Try it: Nothing but the records themselves, exactly as written, should appear in the reply; leave out the pictures.

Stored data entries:
※
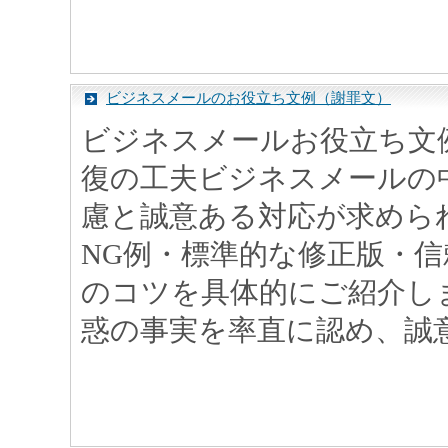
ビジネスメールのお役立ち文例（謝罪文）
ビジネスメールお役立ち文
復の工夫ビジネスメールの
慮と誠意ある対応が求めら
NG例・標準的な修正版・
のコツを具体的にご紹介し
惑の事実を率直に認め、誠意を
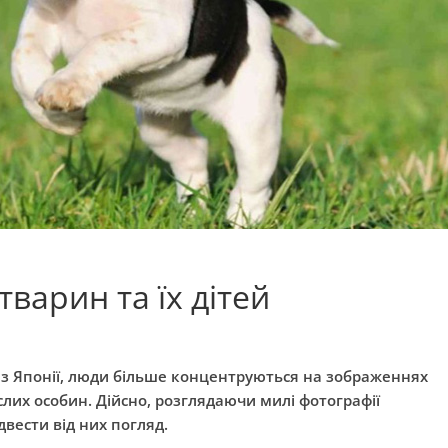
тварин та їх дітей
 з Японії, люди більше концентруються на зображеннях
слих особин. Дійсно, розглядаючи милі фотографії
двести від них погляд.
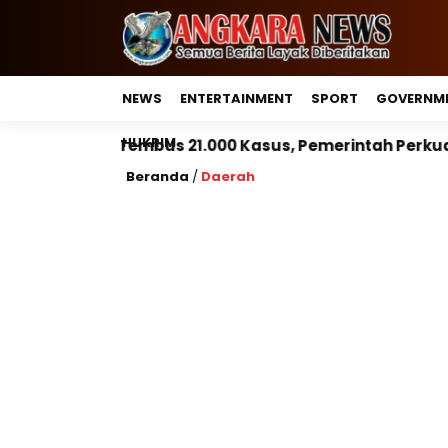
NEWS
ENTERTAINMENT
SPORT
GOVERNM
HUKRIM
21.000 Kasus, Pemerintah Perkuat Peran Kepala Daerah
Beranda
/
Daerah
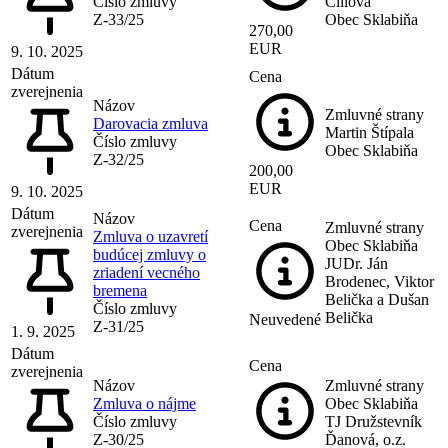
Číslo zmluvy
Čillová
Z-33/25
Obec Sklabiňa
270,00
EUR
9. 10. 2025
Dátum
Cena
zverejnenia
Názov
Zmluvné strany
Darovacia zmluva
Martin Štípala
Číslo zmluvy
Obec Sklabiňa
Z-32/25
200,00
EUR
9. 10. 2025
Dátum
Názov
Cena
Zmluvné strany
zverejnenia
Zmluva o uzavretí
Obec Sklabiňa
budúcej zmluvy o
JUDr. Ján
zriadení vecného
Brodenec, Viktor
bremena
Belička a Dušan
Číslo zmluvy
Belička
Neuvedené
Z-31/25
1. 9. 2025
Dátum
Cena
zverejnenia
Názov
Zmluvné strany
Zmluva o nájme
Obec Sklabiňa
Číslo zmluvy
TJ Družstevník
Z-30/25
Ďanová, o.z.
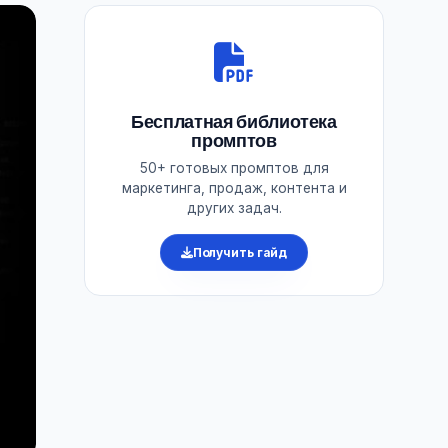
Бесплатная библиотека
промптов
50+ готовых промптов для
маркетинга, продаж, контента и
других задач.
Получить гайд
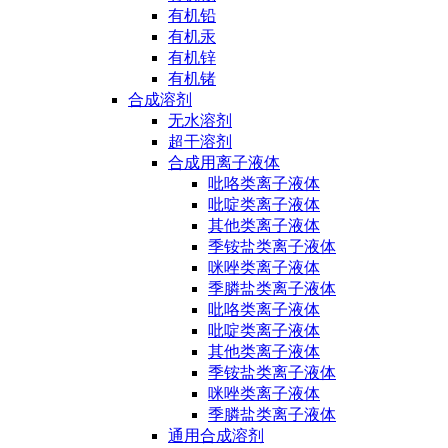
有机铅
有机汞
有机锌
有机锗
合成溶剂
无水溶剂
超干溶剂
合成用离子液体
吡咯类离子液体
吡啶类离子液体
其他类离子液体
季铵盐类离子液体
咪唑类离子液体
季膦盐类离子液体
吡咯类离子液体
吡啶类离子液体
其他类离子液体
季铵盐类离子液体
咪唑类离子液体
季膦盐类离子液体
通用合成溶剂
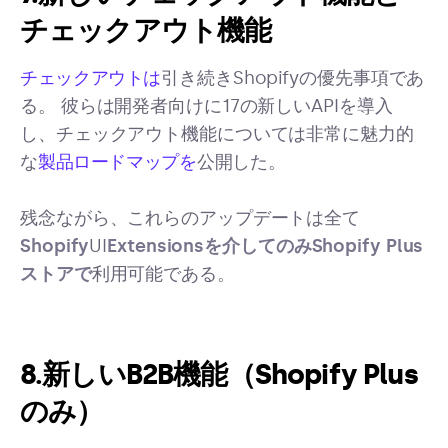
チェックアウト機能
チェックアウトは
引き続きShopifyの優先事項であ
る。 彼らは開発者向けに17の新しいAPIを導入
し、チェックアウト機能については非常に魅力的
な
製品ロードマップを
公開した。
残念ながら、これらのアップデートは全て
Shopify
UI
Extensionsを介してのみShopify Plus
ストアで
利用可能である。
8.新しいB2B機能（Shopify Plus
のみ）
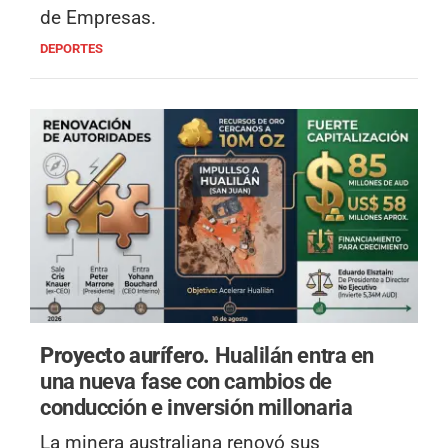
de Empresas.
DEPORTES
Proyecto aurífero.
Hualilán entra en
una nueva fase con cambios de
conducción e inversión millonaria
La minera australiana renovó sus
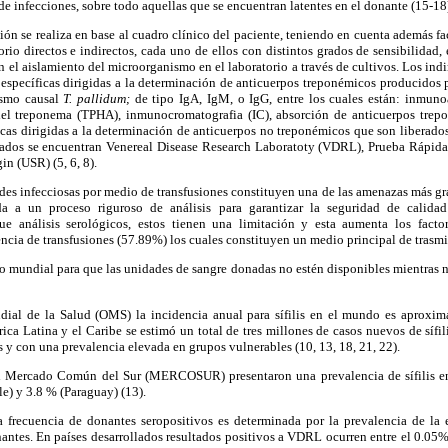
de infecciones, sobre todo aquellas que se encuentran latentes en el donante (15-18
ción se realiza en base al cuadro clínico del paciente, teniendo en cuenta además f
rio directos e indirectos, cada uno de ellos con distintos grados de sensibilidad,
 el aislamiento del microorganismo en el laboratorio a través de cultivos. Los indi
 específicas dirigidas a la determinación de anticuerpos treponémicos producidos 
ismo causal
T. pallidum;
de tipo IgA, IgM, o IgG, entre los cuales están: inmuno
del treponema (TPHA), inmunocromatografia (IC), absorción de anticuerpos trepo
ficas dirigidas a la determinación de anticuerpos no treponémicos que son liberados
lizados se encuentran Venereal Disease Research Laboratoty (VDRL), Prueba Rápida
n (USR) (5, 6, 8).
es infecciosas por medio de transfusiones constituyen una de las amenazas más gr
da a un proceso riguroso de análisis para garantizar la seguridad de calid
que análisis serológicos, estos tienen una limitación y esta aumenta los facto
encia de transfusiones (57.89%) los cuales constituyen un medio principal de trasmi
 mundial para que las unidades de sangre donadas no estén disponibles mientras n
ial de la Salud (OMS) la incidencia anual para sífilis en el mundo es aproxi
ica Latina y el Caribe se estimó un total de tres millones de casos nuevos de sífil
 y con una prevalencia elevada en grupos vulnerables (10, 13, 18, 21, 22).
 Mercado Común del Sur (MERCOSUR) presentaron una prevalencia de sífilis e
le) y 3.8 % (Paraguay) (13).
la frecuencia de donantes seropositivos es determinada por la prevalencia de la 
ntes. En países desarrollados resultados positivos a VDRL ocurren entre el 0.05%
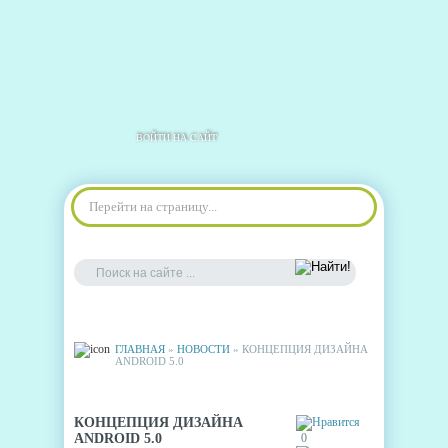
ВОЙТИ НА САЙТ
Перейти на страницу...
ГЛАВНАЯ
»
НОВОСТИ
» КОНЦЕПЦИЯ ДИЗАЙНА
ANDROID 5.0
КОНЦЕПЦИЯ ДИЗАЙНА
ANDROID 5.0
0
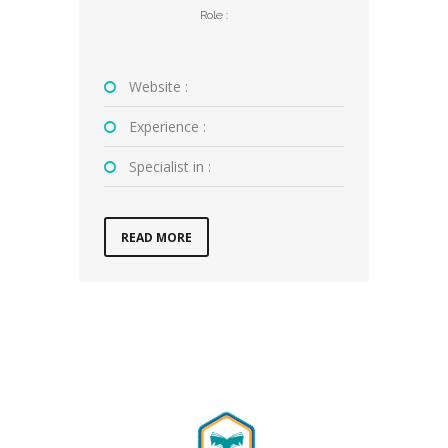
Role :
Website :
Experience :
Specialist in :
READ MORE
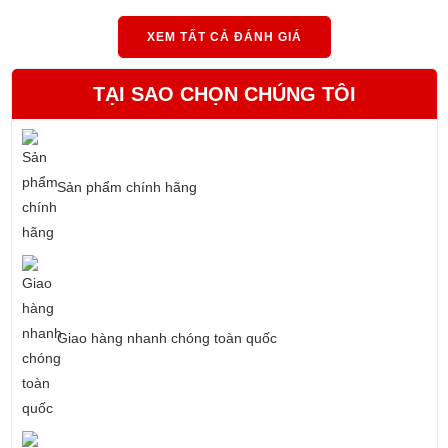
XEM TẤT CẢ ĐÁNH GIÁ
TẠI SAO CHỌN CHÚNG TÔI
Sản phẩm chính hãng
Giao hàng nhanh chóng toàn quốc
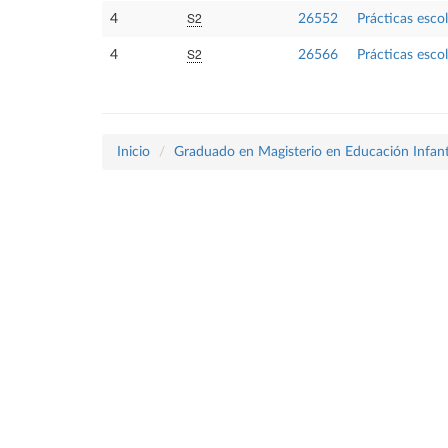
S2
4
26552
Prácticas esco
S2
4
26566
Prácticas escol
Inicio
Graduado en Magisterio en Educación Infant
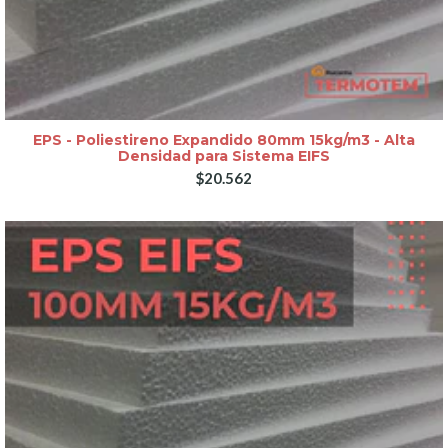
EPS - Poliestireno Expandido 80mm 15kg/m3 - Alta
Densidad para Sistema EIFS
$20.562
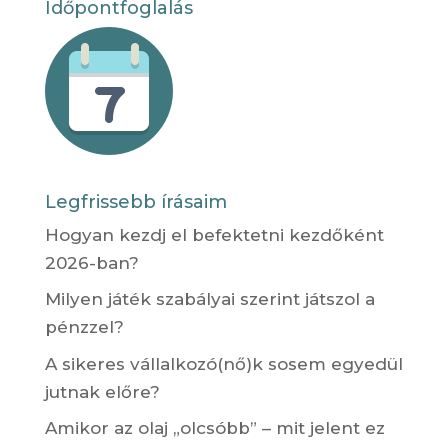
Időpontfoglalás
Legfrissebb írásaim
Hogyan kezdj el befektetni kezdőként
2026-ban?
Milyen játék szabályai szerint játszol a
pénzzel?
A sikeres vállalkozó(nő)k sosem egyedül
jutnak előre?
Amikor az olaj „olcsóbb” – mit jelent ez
※
Exercise result:
ビジネスメールのお役立ち文例（謝罪文）
ビジネスメールお役立ち文
復の工夫ビジネスメールの
慮と誠意ある対応が求めら
NG例・標準的な修正版・
のコツを具体的にご紹介し
惑の事実を率直に認め、誠意を
тварин та їх дітей
 з Японії, люди більше концентруються на зображеннях
слих особин. Дійсно, розглядаючи милі фотографії
двести від них погляд.
NEWS
ENTERTAINMENT
SPORT
GOVERNM
HUKRIM
21.000 Kasus, Pemerintah Perkuat Peran Kepala Daerah
Beranda
/
Daerah
Číslo zmluvy
Čillová
Z-33/25
Obec Sklabiňa
270,00
EUR
9. 10. 2025
Dátum
Cena
zverejnenia
Názov
Zmluvné strany
Darovacia zmluva
Martin Štípala
Číslo zmluvy
Obec Sklabiňa
Z-32/25
200,00
EUR
9. 10. 2025
Dátum
Názov
Cena
Zmluvné strany
zverejnenia
Zmluva o uzavretí
Obec Sklabiňa
budúcej zmluvy o
JUDr. Ján
zriadení vecného
Brodenec, Viktor
bremena
Belička a Dušan
Číslo zmluvy
Belička
Neuvedené
Z-31/25
1. 9. 2025
Dátum
Cena
zverejnenia
Názov
Zmluvné strany
Zmluva o nájme
Obec Sklabiňa
Číslo zmluvy
TJ Družstevník
Z-30/25
Ďanová, o.z.
Бесплатная библиотека
промптов
50+ готовых промптов для
маркетинга, продаж, контента и
других задач.
Получить гайд
有机铅
有机汞
有机锌
有机锗
合成溶剂
无水溶剂
超干溶剂
合成用离子液体
吡咯类离子液体
吡啶类离子液体
其他类离子液体
季铵盐类离子液体
咪唑类离子液体
季膦盐类离子液体
吡咯类离子液体
吡啶类离子液体
其他类离子液体
季铵盐类离子液体
咪唑类离子液体
季膦盐类离子液体
通用合成溶剂
チェックアウト機能
チェックアウトは
引き続きShopifyの優先事項であ
る。 彼らは開発者向けに17の新しいAPIを導入
し、チェックアウト機能については非常に魅力的
な
製品ロードマップを
公開した。
残念ながら、これらのアップデートは全て
Shopify
UI
Extensionsを介してのみShopify Plus
ストアで
利用可能である。
8.新しいB2B機能（Shopify Plus
のみ）
de Empresas.
DEPORTES
Proyecto aurífero.
Hualilán entra en
una nueva fase con cambios de
conducción e inversión millonaria
La minera australiana renovó sus
de infecciones, sobre todo aquellas que se encuentran latentes en el donante (15-18
ción se realiza en base al cuadro clínico del paciente, teniendo en cuenta además f
rio directos e indirectos, cada uno de ellos con distintos grados de sensibilidad,
 el aislamiento del microorganismo en el laboratorio a través de cultivos. Los indi
 específicas dirigidas a la determinación de anticuerpos treponémicos producidos 
ismo causal
T. pallidum;
de tipo IgA, IgM, o IgG, entre los cuales están: inmuno
del treponema (TPHA), inmunocromatografia (IC), absorción de anticuerpos trepo
ficas dirigidas a la determinación de anticuerpos no treponémicos que son liberados
lizados se encuentran Venereal Disease Research Laboratoty (VDRL), Prueba Rápida
n (USR) (5, 6, 8).
es infecciosas por medio de transfusiones constituyen una de las amenazas más gr
da a un proceso riguroso de análisis para garantizar la seguridad de calid
que análisis serológicos, estos tienen una limitación y esta aumenta los facto
encia de transfusiones (57.89%) los cuales constituyen un medio principal de trasmi
 mundial para que las unidades de sangre donadas no estén disponibles mientras n
ial de la Salud (OMS) la incidencia anual para sífilis en el mundo es aproxi
ica Latina y el Caribe se estimó un total de tres millones de casos nuevos de sífil
 y con una prevalencia elevada en grupos vulnerables (10, 13, 18, 21, 22).
 Mercado Común del Sur (MERCOSUR) presentaron una prevalencia de sífilis e
le) y 3.8 % (Paraguay) (13).
la frecuencia de donantes seropositivos es determinada por la prevalencia de la 
ntes. En países desarrollados resultados positivos a VDRL ocurren entre el 0.05%
ВОЙТИ НА САЙТ
Перейти на страницу...
ГЛАВНАЯ
»
НОВОСТИ
» КОНЦЕПЦИЯ ДИЗАЙНА
ANDROID 5.0
КОНЦЕПЦИЯ ДИЗАЙНА
ANDROID 5.0
0
Role :
Website :
Experience :
Specialist in :
READ MORE
XEM TẤT CẢ ĐÁNH GIÁ
TẠI SAO CHỌN CHÚNG TÔI
Sản phẩm chính hãng
Giao hàng nhanh chóng toàn quốc
S2
4
26552
Prácticas esco
S2
4
26566
Prácticas escol
Inicio
Graduado en Magisterio en Educación Infant
EPS - Poliestireno Expandido 80mm 15kg/m3 - Alta
Densidad para Sistema EIFS
$20.562
Időpontfoglalás
Legfrissebb írásaim
Hogyan kezdj el befektetni kezdőként
2026-ban?
Milyen játék szabályai szerint játszol a
pénzzel?
A sikeres vállalkozó(nő)k sosem egyedül
jutnak előre?
Amikor az olaj „olcsóbb” – mit jelent ez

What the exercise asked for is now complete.